Introduction
The outbreak of a new virus, SARS-CoV-2, in December 2019 has had a
serious impact on human health (Zhu et al., 2020). The severe acute
respiratory syndrome related to this virus, officially designated
COVID-19, has rapidly spread all over the world, progressing into a
pandemic. This situation has urgently impelled many companies and public
research institutes to concentrate their efforts on the search for
effective vaccines, therapeutics, and diagnostic tests.
SARS-CoV-2 is a single-stranded RNA-enveloped virus. The coronavirus
spike (S) glycoprotein is surface-exposed in a large number of copies,
and it mediates entry into host cells by interacting with
angiotensin-converting enzyme 2 (ACE2) (Ke et al., 2020).

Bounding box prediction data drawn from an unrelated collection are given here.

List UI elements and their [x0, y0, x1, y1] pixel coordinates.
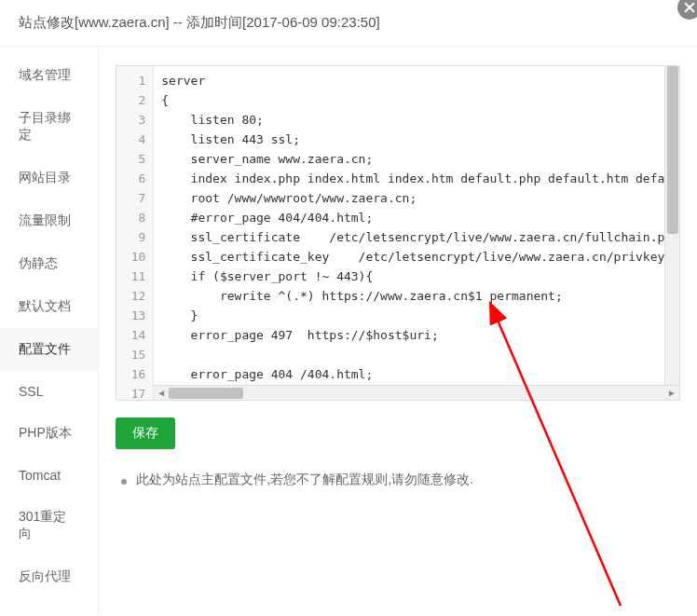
note-text: 此处为站点主配置文件,若您不了解配置规则,请勿随意修改. — [136, 472, 473, 488]
modal-header: 站点修改[www.zaera.cn] -- 添加时间[2017-06-09 09… — [0, 0, 697, 47]
close-button[interactable] — [677, 0, 697, 20]
code-line[interactable]: index index.php index.html index.htm def… — [161, 169, 679, 188]
line-number: 14 — [116, 325, 145, 345]
line-number: 3 — [116, 110, 145, 130]
scroll-thumb-vertical[interactable] — [667, 66, 678, 234]
line-number: 16 — [116, 364, 145, 384]
code-line[interactable]: server_name www.zaera.cn; — [161, 149, 679, 169]
line-number: 1 — [116, 71, 145, 90]
save-button[interactable]: 保存 — [116, 418, 175, 449]
code-line[interactable]: { — [161, 90, 679, 110]
code-area[interactable]: server{ listen 80; listen 443 ssl; serve… — [154, 66, 679, 400]
scroll-thumb-horizontal[interactable] — [169, 388, 243, 399]
code-line[interactable]: ssl_certificate_key /etc/letsencrypt/liv… — [161, 247, 679, 267]
sidebar-item-domain[interactable]: 域名管理 — [0, 54, 98, 97]
main-panel: 1234567891011121314151617 server{ listen… — [99, 47, 697, 615]
line-number: 8 — [116, 208, 145, 227]
sidebar-item-rewrite[interactable]: 伪静态 — [0, 242, 98, 285]
code-line[interactable]: error_page 404 /404.html; — [161, 364, 679, 384]
code-line[interactable]: #error_page 404/404.html; — [161, 208, 679, 227]
code-line[interactable]: listen 80; — [161, 110, 679, 130]
line-number: 2 — [116, 90, 145, 110]
line-number: 7 — [116, 188, 145, 208]
sidebar: 域名管理 子目录绑定 网站目录 流量限制 伪静态 默认文档 配置文件 SSL P… — [0, 47, 99, 615]
sidebar-item-301[interactable]: 301重定向 — [0, 496, 98, 555]
scrollbar-horizontal[interactable]: ◄ ► — [154, 385, 679, 400]
config-editor[interactable]: 1234567891011121314151617 server{ listen… — [116, 65, 680, 401]
sidebar-item-ssl[interactable]: SSL — [0, 371, 98, 412]
code-line[interactable]: if ($server_port !~ 443){ — [161, 267, 679, 286]
line-number: 11 — [116, 267, 145, 286]
scrollbar-vertical[interactable] — [664, 66, 679, 385]
modal-title: 站点修改[www.zaera.cn] -- 添加时间[2017-06-09 09… — [19, 14, 380, 30]
scroll-left-arrow[interactable]: ◄ — [154, 386, 169, 401]
code-line[interactable]: ssl_certificate /etc/letsencrypt/live/ww… — [161, 227, 679, 247]
code-line[interactable]: } — [161, 306, 679, 325]
sidebar-item-sitedir[interactable]: 网站目录 — [0, 157, 98, 199]
code-line[interactable]: listen 443 ssl; — [161, 130, 679, 149]
line-number: 5 — [116, 149, 145, 169]
line-number: 6 — [116, 169, 145, 188]
line-number: 13 — [116, 306, 145, 325]
line-number: 12 — [116, 286, 145, 306]
code-line[interactable]: rewrite ^(.*) https://www.zaera.cn$1 per… — [161, 286, 679, 306]
code-line[interactable]: server — [161, 71, 679, 90]
sidebar-item-config[interactable]: 配置文件 — [0, 328, 98, 371]
line-number: 9 — [116, 227, 145, 247]
code-line[interactable]: error_page 497 https://$host$uri; — [161, 325, 679, 345]
code-line[interactable] — [161, 345, 679, 364]
line-gutter: 1234567891011121314151617 — [116, 66, 154, 400]
sidebar-item-subdir[interactable]: 子目录绑定 — [0, 97, 98, 157]
line-number: 15 — [116, 345, 145, 364]
line-number: 17 — [116, 384, 145, 401]
close-icon — [684, 2, 695, 13]
sidebar-item-default-doc[interactable]: 默认文档 — [0, 285, 98, 328]
scroll-right-arrow[interactable]: ► — [664, 386, 679, 401]
sidebar-item-php[interactable]: PHP版本 — [0, 412, 98, 455]
bullet-icon — [121, 479, 127, 485]
line-number: 4 — [116, 130, 145, 149]
sidebar-item-traffic[interactable]: 流量限制 — [0, 199, 98, 242]
line-number: 10 — [116, 247, 145, 267]
config-note: 此处为站点主配置文件,若您不了解配置规则,请勿随意修改. — [116, 472, 680, 488]
sidebar-item-proxy[interactable]: 反向代理 — [0, 555, 98, 598]
code-line[interactable]: root /www/wwwroot/www.zaera.cn; — [161, 188, 679, 208]
sidebar-item-tomcat[interactable]: Tomcat — [0, 455, 98, 496]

For these
reasons, S protein rapidly became the main target of neutralizing
antibodies and the focus of therapeutic and vaccine design (Salvatori et
al., 2020). In virions, the S protein exists as a large (over 500 kDa),
highly glycosylated homotrimer, each monomer consisting of a globular
head, the S1 subunit with its receptor-binding domain (RBD), and the S2
subunit, containing the protein-machinery that mediates viral-cell
membrane fusion. The S protein normally exists in a metastable,
prefusion conformation, but once the virus interacts with the host cell,
an extensive rearrangement occurs, allowing the virus to fuse with the
host cell membrane. The spikes are coated with polysaccharide molecules
to camouflage themselves, evading surveillance by the host immune system
during entry (Watanabe et al., 2020).
Studies conducted in COVID 19 patients have reported that S and
nucleocapsid (NCP) proteins are the main SARS-CoV-2 antibody targets
(Burbelo et al., 2020). These antibodies are detectable from
approximately 6 days after PCR confirmation of infection. It was
demonstrated that those antibodies directed against RBD into S show a
neutralizing capacity and, hence, can prevent infection (Seydoux et al.,
2020; Suthar et al., 2020).
Serological tests for COVID-19 are based on the detection of multiple
targets of the virus, including S, RBD, NCP, and non-structural
proteins, and are extensively used to identify whether people have been
exposed to SARS-CoV-2 by looking at their immune response (Ghaffari et
al., 2020). During the pandemic, many efforts have been directed towards
detecting, tracking, and better understanding human humoral responses to
SARS-CoV-2 infection. It is
crucial to develop robust and reliable serological assays to study the
antibody kinetics and neutralization efficiency and monitor reinfections
with genetic variants and new virus strains, in particular, the duration
of antibodies in virus-exposed individuals and vaccine-mediated
immunity. Currently, the RBD and S proteins are the most reliable
antigens for measuring the abundance of neutralizing antibodies
(Galipeau et al., 2020).
Different strategies were described to obtain the S protein by
biotechnological methods. Because of the structural complexity and
post-translational modifications of the S protein, major efforts were
directed to mammalian cell culture as a suitable productive system
(Stuible et al., 2021). As already described, the S protein is a large
homotrimer with 22 Nālinked glycosylation sites per monomer [4]. As
a consequence of its structural complexity, it is not surprising systems
like Chinese hamster ovary (CHO) and human embryonic kidney (HEK) render
low yields in mammalian (Esposito et al., 2020)(Walls et al., 2020).
Moreover, the great volume of culture media needed for S expression in
mammalian cultures at a high scale is too expensive, especially to
obtain this antigen for serological assays.
We previously exhaustively studied the use of insect larvae such asRachiplusia nu , an important agronomic plague in America, as a
platform to produce different proteins in a short time and at a low cost
(M. Targovnik et al., 2016). Also, we previously identified and
described the chromatographic behavior of the main contaminant proteins
present in the host to facilitate the downstream processing of any
recombinant protein produced in this system (Mc Callum et al., 2019).
Here we established a rapid and cost-effective process for the
expression and purification of a high-quality trimeric version of
SARS-CoV-2 S protein by using the baculovirus-insect larvae system. This
novel recombinant protein was used for developing a new serological
ELISA test for COVID-19, showing high sensitivity and specificity with
low operational complexity and cost.